**What the exercise asks**: Please give the count of lines below with the string "งหมด" in them, and no other words.

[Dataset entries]
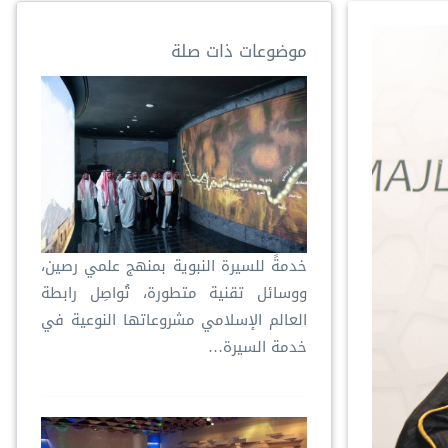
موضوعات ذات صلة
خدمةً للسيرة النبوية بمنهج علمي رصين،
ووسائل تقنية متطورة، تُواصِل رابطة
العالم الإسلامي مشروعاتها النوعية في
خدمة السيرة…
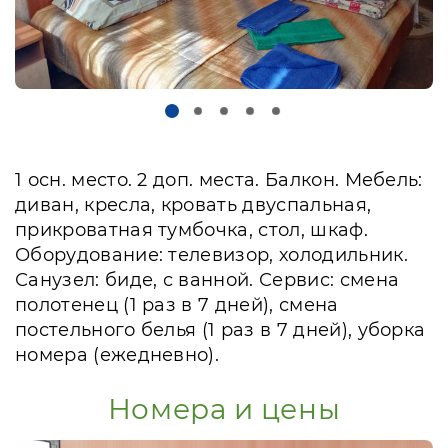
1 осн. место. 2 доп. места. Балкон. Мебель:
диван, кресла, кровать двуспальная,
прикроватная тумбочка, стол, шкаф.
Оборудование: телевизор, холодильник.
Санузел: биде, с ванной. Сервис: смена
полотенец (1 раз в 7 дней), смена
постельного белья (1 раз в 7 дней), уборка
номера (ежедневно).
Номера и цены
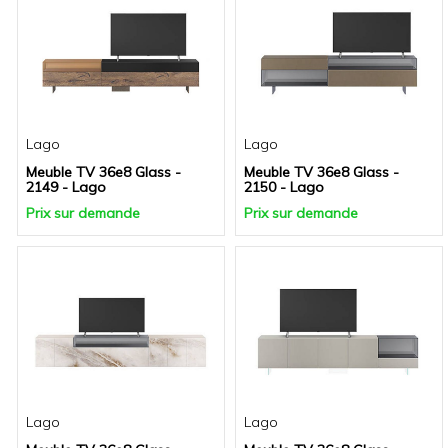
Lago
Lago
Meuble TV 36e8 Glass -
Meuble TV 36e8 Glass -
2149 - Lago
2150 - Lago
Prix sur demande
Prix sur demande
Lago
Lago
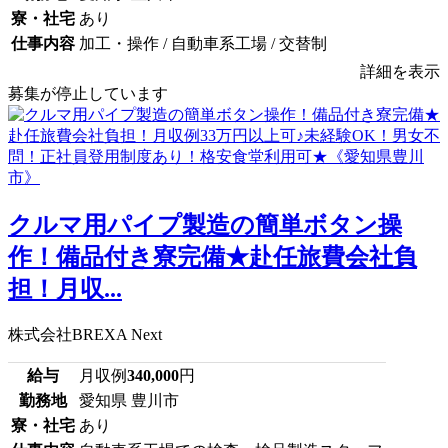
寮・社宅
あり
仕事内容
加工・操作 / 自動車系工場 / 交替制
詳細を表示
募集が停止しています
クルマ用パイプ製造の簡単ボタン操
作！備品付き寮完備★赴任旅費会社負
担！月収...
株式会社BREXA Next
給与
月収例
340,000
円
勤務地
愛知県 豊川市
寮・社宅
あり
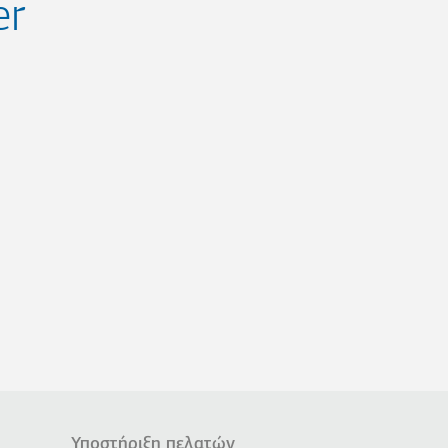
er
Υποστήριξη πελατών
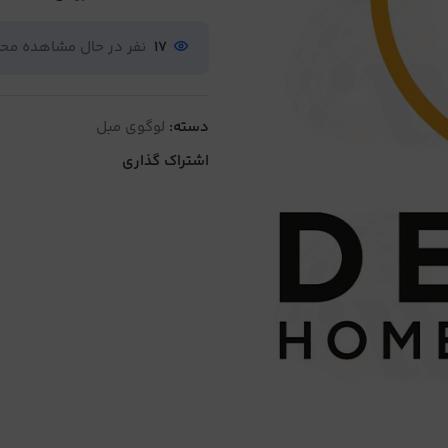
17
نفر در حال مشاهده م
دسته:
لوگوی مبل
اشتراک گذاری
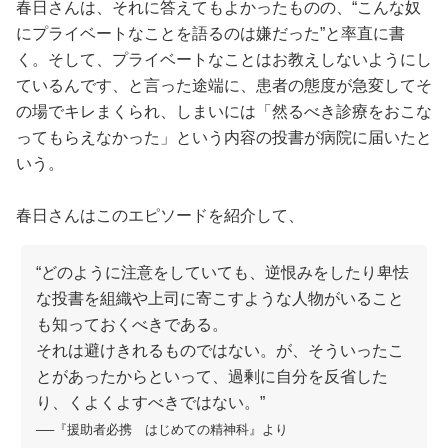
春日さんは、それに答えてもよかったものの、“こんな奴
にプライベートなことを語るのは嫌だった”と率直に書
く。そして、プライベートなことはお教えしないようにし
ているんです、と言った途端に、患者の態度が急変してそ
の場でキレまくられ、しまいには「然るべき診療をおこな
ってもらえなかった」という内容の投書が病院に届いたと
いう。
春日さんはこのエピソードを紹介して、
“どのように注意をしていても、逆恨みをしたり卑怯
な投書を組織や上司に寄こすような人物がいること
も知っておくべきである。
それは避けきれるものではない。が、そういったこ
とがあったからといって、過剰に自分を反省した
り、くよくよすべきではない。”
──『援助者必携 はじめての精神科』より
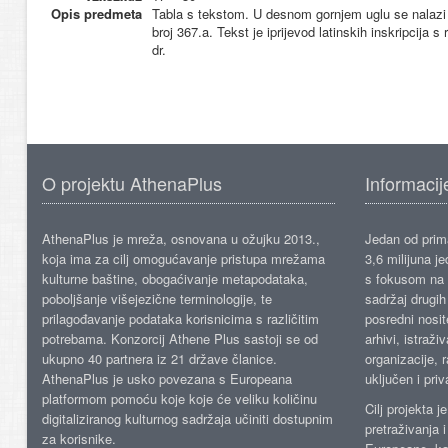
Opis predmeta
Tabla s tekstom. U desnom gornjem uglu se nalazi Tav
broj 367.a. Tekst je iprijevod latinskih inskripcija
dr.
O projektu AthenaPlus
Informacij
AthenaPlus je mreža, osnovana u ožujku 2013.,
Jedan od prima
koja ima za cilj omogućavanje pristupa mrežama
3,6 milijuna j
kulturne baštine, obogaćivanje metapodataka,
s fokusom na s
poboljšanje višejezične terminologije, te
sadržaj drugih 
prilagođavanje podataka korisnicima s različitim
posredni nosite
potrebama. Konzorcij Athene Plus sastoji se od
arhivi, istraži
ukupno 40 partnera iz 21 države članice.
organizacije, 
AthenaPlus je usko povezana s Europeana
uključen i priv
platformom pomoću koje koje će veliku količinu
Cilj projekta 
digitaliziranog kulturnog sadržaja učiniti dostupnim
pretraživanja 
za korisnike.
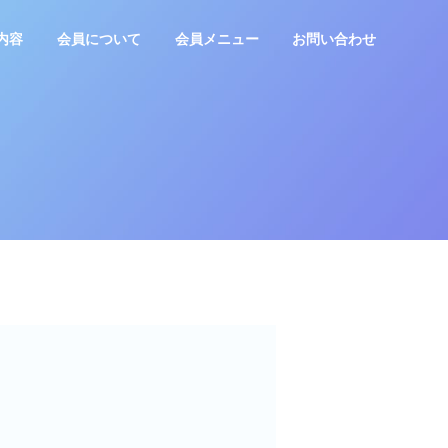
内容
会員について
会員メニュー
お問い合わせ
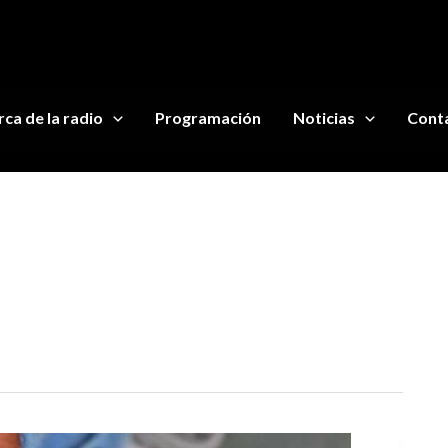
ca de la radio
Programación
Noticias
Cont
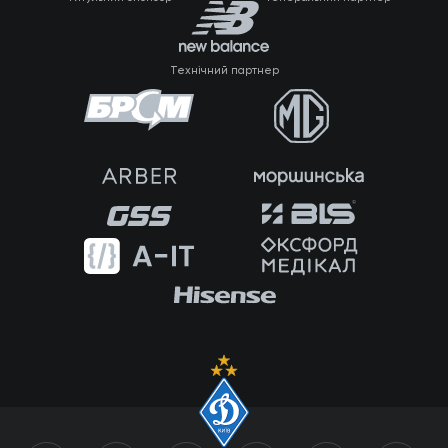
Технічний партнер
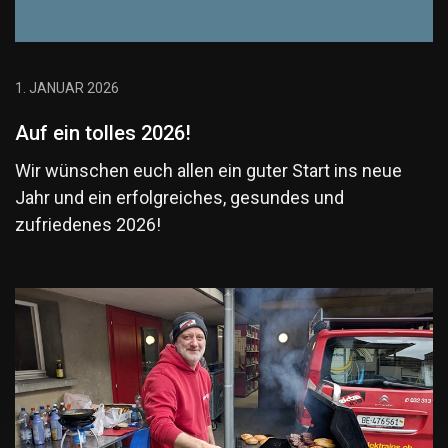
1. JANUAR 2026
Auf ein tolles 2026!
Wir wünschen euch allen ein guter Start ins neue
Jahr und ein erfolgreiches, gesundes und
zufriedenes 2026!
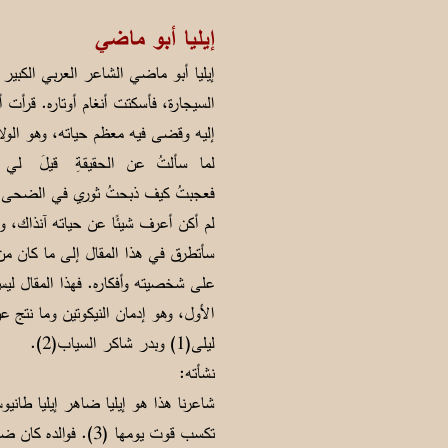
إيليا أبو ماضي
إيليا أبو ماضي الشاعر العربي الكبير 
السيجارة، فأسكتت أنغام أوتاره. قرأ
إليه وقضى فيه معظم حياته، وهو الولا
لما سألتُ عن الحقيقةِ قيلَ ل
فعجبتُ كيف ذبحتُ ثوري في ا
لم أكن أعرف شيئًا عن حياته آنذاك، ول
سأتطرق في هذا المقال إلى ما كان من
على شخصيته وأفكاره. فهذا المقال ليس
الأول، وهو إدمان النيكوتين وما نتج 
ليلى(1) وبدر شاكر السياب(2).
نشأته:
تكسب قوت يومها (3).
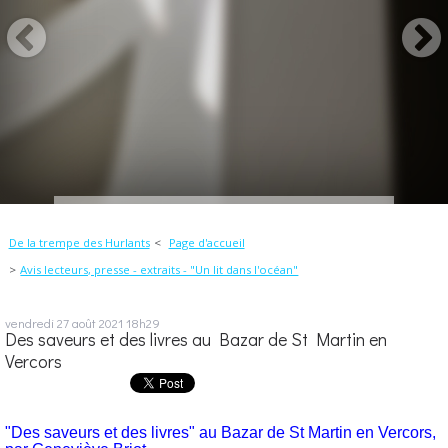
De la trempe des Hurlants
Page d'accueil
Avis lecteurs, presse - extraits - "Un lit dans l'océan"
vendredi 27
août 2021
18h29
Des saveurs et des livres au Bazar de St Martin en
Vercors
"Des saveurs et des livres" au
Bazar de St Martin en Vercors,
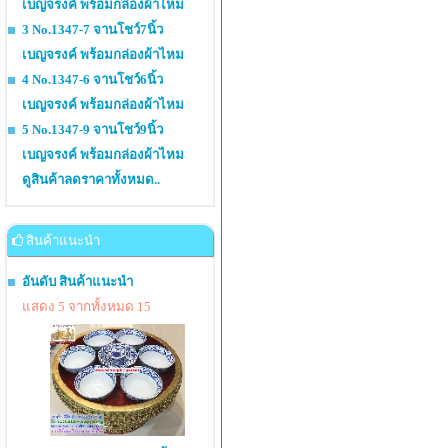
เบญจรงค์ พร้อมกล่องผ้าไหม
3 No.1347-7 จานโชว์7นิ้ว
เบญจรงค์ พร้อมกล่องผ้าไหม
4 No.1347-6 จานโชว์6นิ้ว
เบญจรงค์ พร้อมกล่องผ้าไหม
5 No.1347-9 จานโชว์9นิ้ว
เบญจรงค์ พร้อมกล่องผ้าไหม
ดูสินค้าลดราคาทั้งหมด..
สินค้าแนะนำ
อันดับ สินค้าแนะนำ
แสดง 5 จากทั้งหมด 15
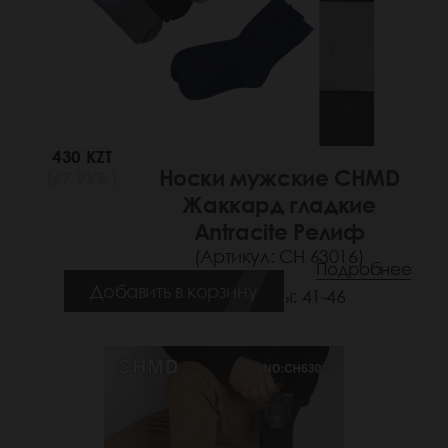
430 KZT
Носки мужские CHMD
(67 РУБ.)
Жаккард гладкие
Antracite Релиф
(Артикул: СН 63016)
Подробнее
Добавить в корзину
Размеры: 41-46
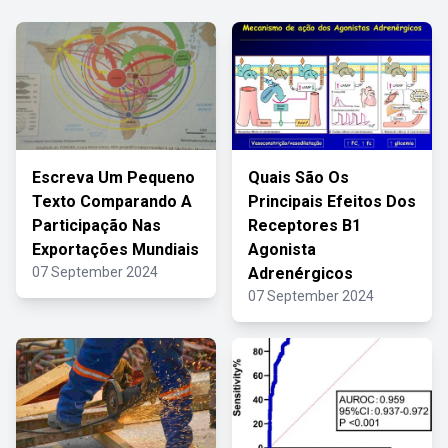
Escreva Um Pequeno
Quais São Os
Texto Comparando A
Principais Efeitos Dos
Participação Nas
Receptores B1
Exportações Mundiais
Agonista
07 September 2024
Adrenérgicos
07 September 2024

**Solution to this problem**: 2